[Given data — start]
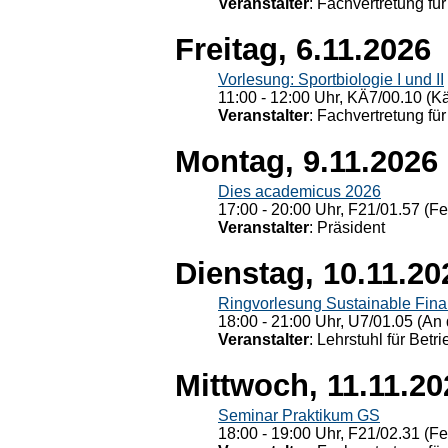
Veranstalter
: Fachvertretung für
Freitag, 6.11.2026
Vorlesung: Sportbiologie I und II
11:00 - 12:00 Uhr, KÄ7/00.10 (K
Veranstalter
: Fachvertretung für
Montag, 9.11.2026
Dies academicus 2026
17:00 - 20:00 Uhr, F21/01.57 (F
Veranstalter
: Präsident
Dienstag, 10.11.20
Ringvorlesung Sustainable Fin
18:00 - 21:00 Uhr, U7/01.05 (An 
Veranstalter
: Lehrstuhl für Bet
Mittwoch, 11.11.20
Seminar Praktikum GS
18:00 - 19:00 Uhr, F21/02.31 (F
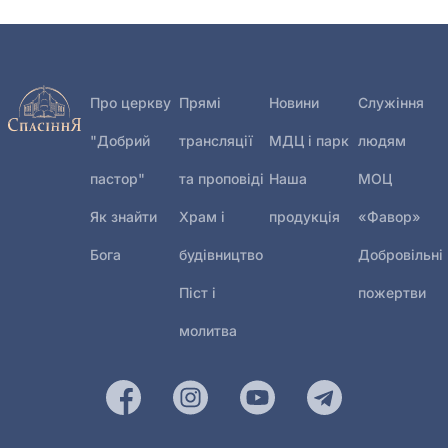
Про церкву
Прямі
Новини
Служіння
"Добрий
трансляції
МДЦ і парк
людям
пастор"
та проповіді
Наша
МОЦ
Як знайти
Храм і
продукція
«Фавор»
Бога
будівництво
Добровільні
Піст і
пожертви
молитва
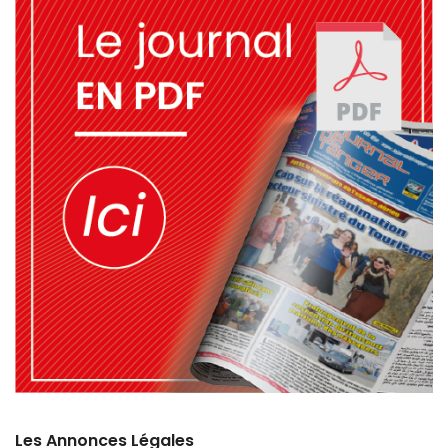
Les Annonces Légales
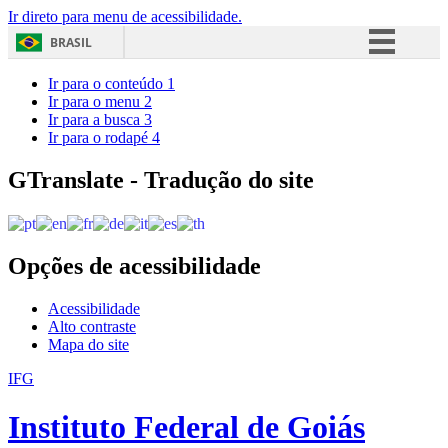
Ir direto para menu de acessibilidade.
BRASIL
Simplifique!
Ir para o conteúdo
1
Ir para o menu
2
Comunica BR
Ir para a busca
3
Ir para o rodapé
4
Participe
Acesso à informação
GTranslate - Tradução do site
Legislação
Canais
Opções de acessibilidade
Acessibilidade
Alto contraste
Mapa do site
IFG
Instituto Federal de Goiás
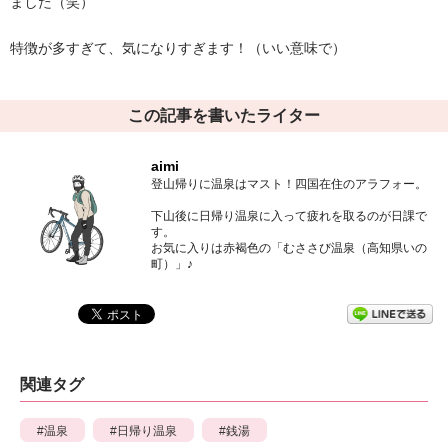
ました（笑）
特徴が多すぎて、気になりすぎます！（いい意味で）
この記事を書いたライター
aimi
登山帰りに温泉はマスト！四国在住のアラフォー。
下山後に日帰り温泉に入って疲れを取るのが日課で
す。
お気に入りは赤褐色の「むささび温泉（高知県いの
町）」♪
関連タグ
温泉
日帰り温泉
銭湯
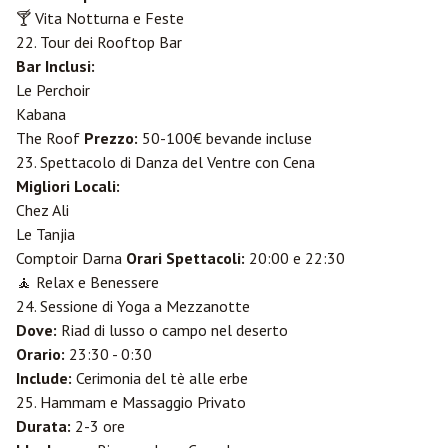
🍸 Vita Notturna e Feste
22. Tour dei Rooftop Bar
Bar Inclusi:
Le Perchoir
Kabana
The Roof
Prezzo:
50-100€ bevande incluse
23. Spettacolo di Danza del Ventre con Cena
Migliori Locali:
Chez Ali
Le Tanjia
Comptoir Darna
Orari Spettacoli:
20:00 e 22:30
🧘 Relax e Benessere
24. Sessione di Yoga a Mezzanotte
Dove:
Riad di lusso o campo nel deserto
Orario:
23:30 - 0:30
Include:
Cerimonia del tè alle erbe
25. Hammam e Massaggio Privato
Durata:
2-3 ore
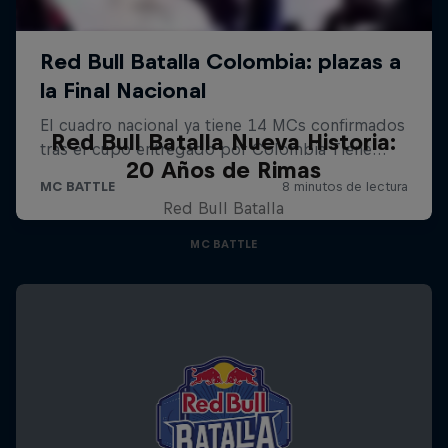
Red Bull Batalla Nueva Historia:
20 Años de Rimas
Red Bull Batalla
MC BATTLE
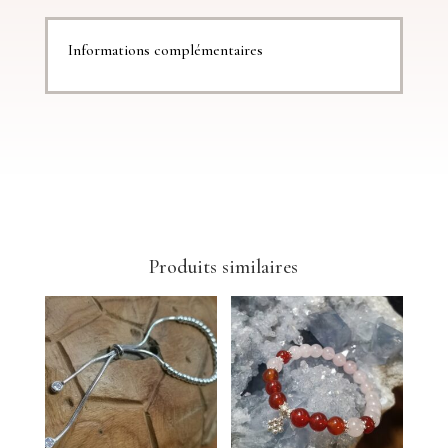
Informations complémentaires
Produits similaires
[Given data — finish]
[Given data — start]
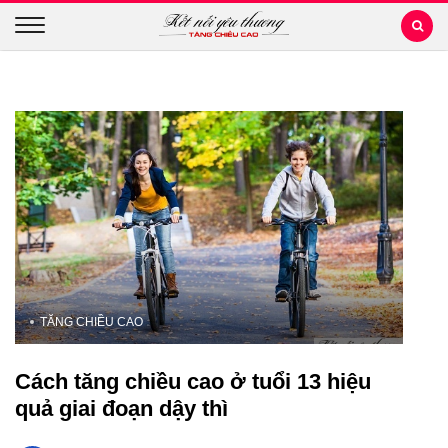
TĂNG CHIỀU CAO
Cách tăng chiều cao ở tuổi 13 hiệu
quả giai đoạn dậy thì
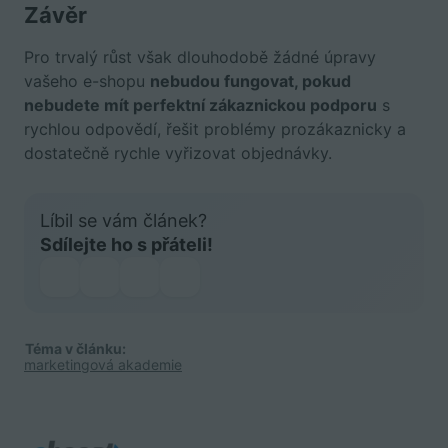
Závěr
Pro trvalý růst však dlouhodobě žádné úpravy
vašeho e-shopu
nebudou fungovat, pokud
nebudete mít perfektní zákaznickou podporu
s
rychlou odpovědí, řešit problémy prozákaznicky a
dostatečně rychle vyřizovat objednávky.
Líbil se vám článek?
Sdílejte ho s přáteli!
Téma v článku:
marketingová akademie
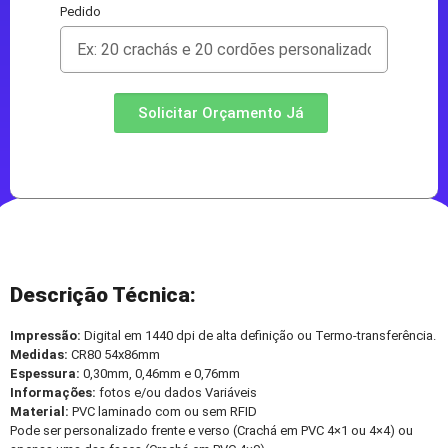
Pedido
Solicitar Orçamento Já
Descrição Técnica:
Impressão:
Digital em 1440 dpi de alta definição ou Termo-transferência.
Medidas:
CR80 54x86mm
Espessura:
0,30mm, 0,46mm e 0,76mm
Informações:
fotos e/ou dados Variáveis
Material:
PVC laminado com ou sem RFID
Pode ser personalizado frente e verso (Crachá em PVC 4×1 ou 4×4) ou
[Given data — finish]
→ Your assignment: Go through the entries and filter for lines holding the word "Batalla"; copy each match.

→ Response to the exercise:
Red Bull Batalla Nueva Historia:
Red Bull Batalla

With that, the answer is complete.